Friday, 24 April 2015

The Voices (2014)

Jerry (Ryan Reynolds) had a bit of a difficult childhood. He had a rough life. His mother was seriously mentally ill and his step-father was abusive. But that's all behind him. Jerry works a job he enjoys well enough at a bathroom fittings factory. He's got a nice apartment (even if it is above a disused bowling alley). Most importantly, he has his two lovable furry companions, Mr Whiskers and Boscoe. When he comes home from a shift on the factory floor he'll often recount his day to them as he pours their food and water.

And between mouthfuls, Mr Whiskers and Boscoe will reply.

The Voices is a black comedy drama following Jerry and how he deals with the reality presents itself to him, and how it's different to everyone else's. Things all reach a tipping point at the start when Jerry, the new guy at work, is asked to help organise the company picnic and he's joined on the task by the lovely Fiona (Gemma Arterton). As can probably be guessed from the fact that this is a black comedy, things don't exactly play out well. Things quickly unravel and we take a trip down the rabbit hole involving talking cats and dogs, severed heads in the fridge and obscene amount of takeaway and tupperware containers and one particularly brutal slaughtering.

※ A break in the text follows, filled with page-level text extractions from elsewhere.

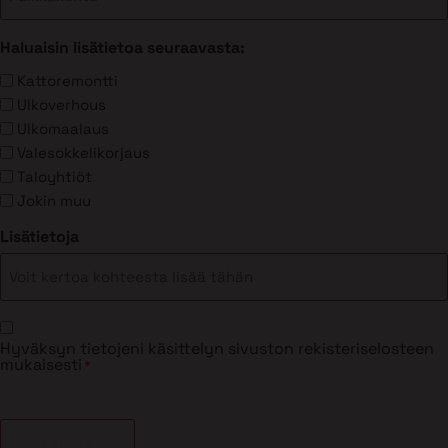
Haluaisin lisätietoa seuraavasta:
Kattoremontti
Ulkoverhous
Ulkomaalaus
Valesokkelikorjaus
Taloyhtiöt
Jokin muu
Lisätietoja
Suostumus
Hyväksyn tietojeni käsittelyn sivuston rekisteriselosteen
*
mukaisesti
*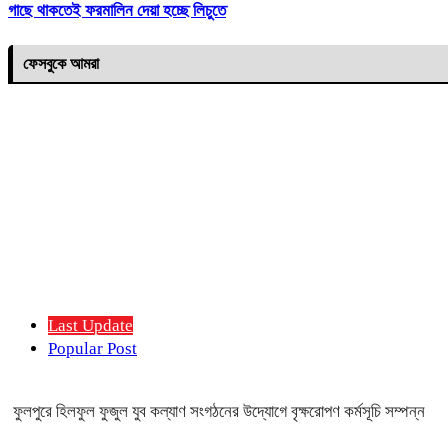
গাছে থাকতেই ফরমালিন দেয়া হচ্ছে লিচুতে
ফেসবুকে আমরা
Last Update
Popular Post
ফুলপুরে হিলফুল ফুজুল যুব কল্যাণ সংগঠনের উদ্যোগে বৃক্ষরোপণ কর্মসূচি সম্পন্ন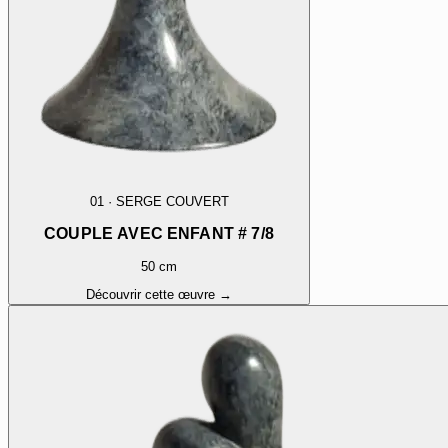
01
·
SERGE COUVERT
COUPLE AVEC ENFANT # 7/8
50 cm
Découvrir cette œuvre →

With The Voices, director Marjane Satrapi leads you up the garden path then brutally stabs you within about the first half an hour. While some black comedies are funny films with a dark subject (like In Bruges or Sightseers or Fargo) The Voices is a lot darker and punctuated by funny moments. As soon as you get used to the concept of Ryan Reynolds talking to a Scottish cat and a dopey dog (both also voiced by Reynolds, fantastically I might add) it stops being funny and becomes really quite sad as it becomes more apparent what's really going on in those scenes. That's not to say that the film isn't funny because it is. It's just that the tactic used throughout is typically something absurd happening directly after something really quite troubling occurs. The finale just before the credits roll is something quite inspired to say the least. The Voices is just kind of like that though, making use of misdirection. The first 15-20 minutes certaintly left me feeling quite confident about hwo the plot was going to go. Wrong. Completely wrong. Things got a lot darker, a lot quicker than I expected.

Satrapi brings a really interesting visual style to the film that really brings it to life. Jerry's world is bright, populated by saturated colours and soft hues. The grisly, visceral gore that punctuates the film makes for an odd mix of the quirky and the horrific giving The Voices a unique feel.

Reynolds' performance is just as important as the visual style in making The Voices memorable. Jerry is a simple yet troubled man. He just wants to be happy and healthy and not be alone. He's not the most intelligent guy and he's in the grips of a truly awful illness that pretty much means he can't achieve all three of the things he wants. Reynolds' showing as Jerry is simultaneously harrowing, hilarious and supremely melancholy. I've never previously rated Reynolds, but his role here has really, really got me excited for what he can do with the darkest comedy in comics that is Deadpool next year.

The performances of Gemma Arterton and Anna Kendrick are also worth mentioning. They both play characters that they've done before, but they've done them before because they're good at them. Arterton is the sexy and fun woman who can actually be quite cruel and harsh, and Kendrick's the quiet, sweet, slightly self-conscious girl who wouldn't hurt a fly. Arterton's range of expression in her face in particular is astounding.

So, The Voices. It's really dark. Like really, really dark. There are moments of truly absurd hilarity and the kitschy aesthetic that clashes violently with some of the grislier visuals give it a unique and refreshing take on the black comedy genre. the humour in no ways detracts from the drama and it takes much more of a back seat as the picture goes on. The film doesn't make comedy out of the illness though, and rightly so. Jerry is a man afflicted with a terrible situation and you'll watch parts of this film through your fingers not because of the gore but because you feel awful for everybody involved.